■ **What to do**
Starting at the top line, print the entries below exactly as they are and skip every picture.
######
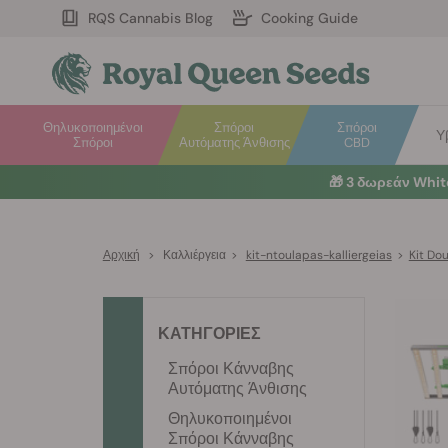
RQS Cannabis Blog
Cooking Guide
Θηλυκοποιημένοι
Σπόροι
Σπόροι
Υ
Σπόροι
Αυτόματης Άνθισης
CBD
🎁
3 δωρεάν Whi
Αρχική
>
Καλλιέργεια
>
kit-ntoulapas-kalliergeias
>
Kit Do
ΚΑΤΗΓΟΡΙΕΣ
Σπόροι Κάνναβης
Αυτόματης Άνθισης
Θηλυκοποιημένοι
Σπόροι Κάνναβης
######
■ **Exercise solution**
RQS Cannabis Blog
Cooking Guide
Θηλυκοποιημένοι
Σπόροι
Σπόροι
Υ
Σπόροι
Αυτόματης Άνθισης
CBD
🎁
3 δωρεάν Whi
Αρχική
>
Καλλιέργεια
>
kit-ntoulapas-kalliergeias
>
Kit Do
ΚΑΤΗΓΟΡΙΕΣ
Σπόροι Κάνναβης
Αυτόματης Άνθισης
Θηλυκοποιημένοι
Σπόροι Κάνναβης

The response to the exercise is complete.